Nick Naumof: Practical Applications of Prospect Theory

Prospect theory is one of the foundation stones of behavioral economics. Subsequently it has numerous implications for practice and in this post I will present four of them. These four principles were introduced by Richard Thaler. Mr. Thaler is an economist, but what made his work special is that he embraced behavioral insights and incorporated them in his work on economics.

I strongly recommend his book Nudge written with Cass R. Sunstein. It is a wonderful collection of how insights from behavioral sciences can be used.

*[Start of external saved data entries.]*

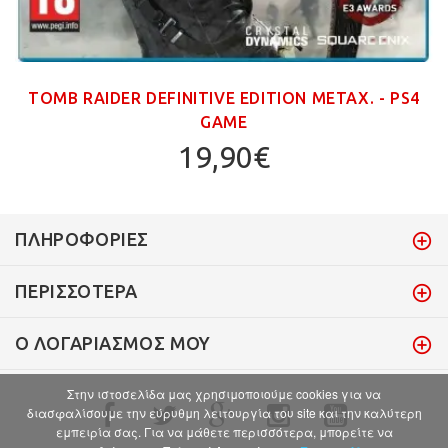
TOMB RAIDER DEFINITIVE EDITION ΜΕΤΑΧ. - PS4
GAME
19,90€
ΠΛΗΡΟΦΟΡΊΕΣ
ΠΕΡΙΣΣΌΤΕΡΑ
Ο ΛΟΓΑΡΙΑΣΜΌΣ ΜΟΥ
Στην ιστοσελίδα μας χρησιμοποιούμε cookies για να
διασφαλίσουμε την εύρυθμη λειτουργία του site και την καλύτερη
εμπειρία σας. Για να μάθετε περισσότερα, μπορείτε να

Before presenting the four principles proposed by Richard Thaler, I would like to invite you to take a look at the graph for the utility (value) function from prospect theory.

As you can see, this function is concave for gains and convex for losses. In simpler words, for gains: in the case of large amounts the benefit per unit decreases. Similarly for loses: in the case of large amounts the pain per unit decreases.

In addition, as you can see from the graph, the slope of the function is steeper for losses compared to the area of gains. This is loss aversion. In brief, a loss hurts more than the pleasure brought by an equal gain.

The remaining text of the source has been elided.